When he mentioned that he'd traveled extensively in South America I told him I'd spent two years in Argentina. "What were you doing there?" he asked. When I said I'd served as a missionary for my church, he reacted with a smirk, and somehow I knew that he knew which church I meant, for he'd obviously encountered LDS missionaries in his travels.

As the discussion continued I learned that he had a website devoted to the sites he'd photographed along with details about the sacred traditions and legends associated with them. He was especially excited about a proposal he'd just received to do a photo book for National Geographic. It has since been published under the title "Sacred Earth."

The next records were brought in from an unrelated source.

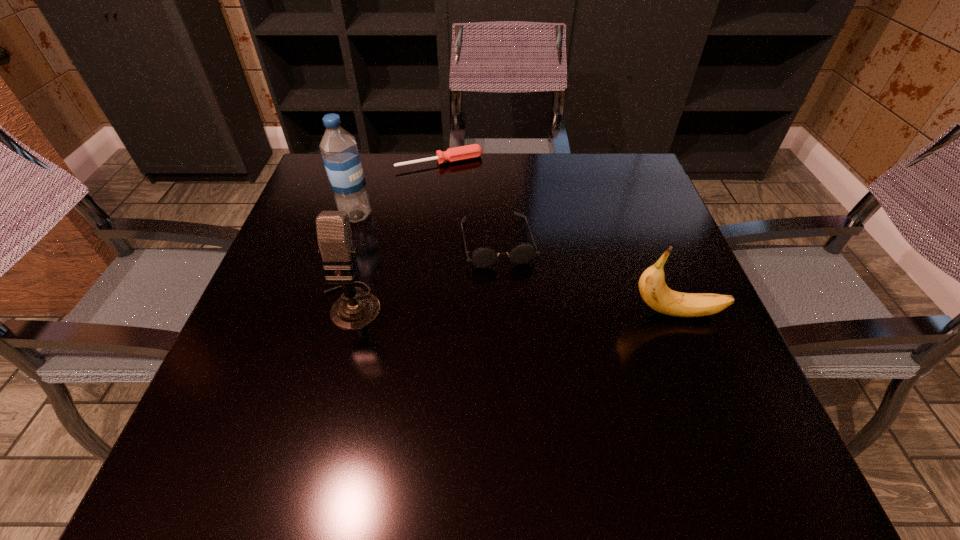 You are a GUI agent. You are given a task and a screenshot of the screen. Output one action in this format:
    pyautogui.click(x=<x>, y=<y>)
    Task: Click on the microphone
    
    Given the screenshot: What is the action you would take?
    pyautogui.click(x=355, y=309)

This screenshot has height=540, width=960. In order to click on banana in this screenshot , I will do `click(652, 286)`.

I want to click on the rightmost object, so click(x=652, y=286).

Identify the location of the farthest object. The image size is (960, 540). (455, 154).

At what (x,y) coordinates should I click in order to perform the action: click on the shortest object. Please return your answer as a coordinate pair (x, y). This screenshot has width=960, height=540. Looking at the image, I should click on (455, 154).

Where is `water bottle`? Image resolution: width=960 pixels, height=540 pixels. water bottle is located at coordinates (339, 150).

Locate an element on the screen. the fourth tallest object is located at coordinates (482, 257).

Where is `free space located at the tip of the farthest object`? The width and height of the screenshot is (960, 540). free space located at the tip of the farthest object is located at coordinates (501, 262).

Where is `vacant space located 0.130m at the tip of the farthest object`? The width and height of the screenshot is (960, 540). vacant space located 0.130m at the tip of the farthest object is located at coordinates (467, 198).

Where is `vacant space located 0.160m at the tip of the farthest object`? vacant space located 0.160m at the tip of the farthest object is located at coordinates (470, 205). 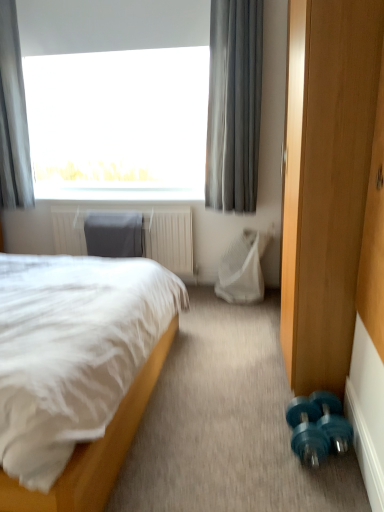 Question: Would you say white soft bed at left is inside or outside white mesh swivel chair at center, the first swivel chair when ordered from right to left?

Choices:
 (A) inside
 (B) outside

Answer: (B)

Question: In terms of height, does white soft bed at left look taller or shorter compared to white mesh swivel chair at center, which is the second swivel chair in left-to-right order?

Choices:
 (A) short
 (B) tall

Answer: (B)

Question: Considering the real-world distances, which object is closest to the gray fabric curtain at upper left, which is the 2th curtain in right-to-left order?

Choices:
 (A) teal plastic dumbbells at lower right
 (B) white mesh swivel chair at center, which is the second swivel chair in left-to-right order
 (C) gray sheer curtain at upper center, which is the 1th curtain in right-to-left order
 (D) teal rubber dumbbell at lower right
 (E) dark gray fabric swivel chair at center, the first swivel chair when ordered from left to right

Answer: (E)

Question: Which is farther from the dark gray fabric swivel chair at center, the first swivel chair when ordered from left to right?

Choices:
 (A) teal plastic dumbbells at lower right
 (B) teal rubber dumbbell at lower right
 (C) gray fabric curtain at upper left, the first curtain viewed from the left
 (D) gray sheer curtain at upper center, acting as the 2th curtain starting from the left
 (E) white soft bed at left

Answer: (B)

The following day I visited his website. There I found an impressive collection of photos from all over the world -- places he decribed as having "the power to heal the body, enlighten the mind, increase creativity, develop psychic abilities, and awaken the soul to a knowing of the true purpose of life."  Anxious to see if his website included key locations considered sacred by Latter-day Saints, I entered searchwords like "Palmyra," "Cumorah," and "sacred grove." Each time my search ended with "no results found."

I decided to send him an e-mail in which I informed him of some sites in upstate New York that are regarded as sacred by many millions of Latter-day Saints throughout the world. He replied that the only places he knew of that are sacred to Latter-day Saints were our temples, and since he wasn't a member of the Church he wasn't allowed to enter.

I explained that I had other sites in mind, the most sacred being a wooded grove in the vicinity of Palmyra, for it was there, I said, that God the Father and Jesus Christ had appeared in 1820. I went on to tell him of another sacred site -- a hill known as Cumorah -- where an ancient record was revealed and delivered by the resurrected prophet who compiled that record hundreds of years earlier.

He thanked me for this information and told me he would add these two locations to his website. That was eight years ago. He hasn't added them yet. While I cannot judge his motives, I can still see that smirk on his face. But no matter -- smirks cannot alter the facts. I know through experiences stronger than sight that the events we claim occurred in those sacred locations did occur.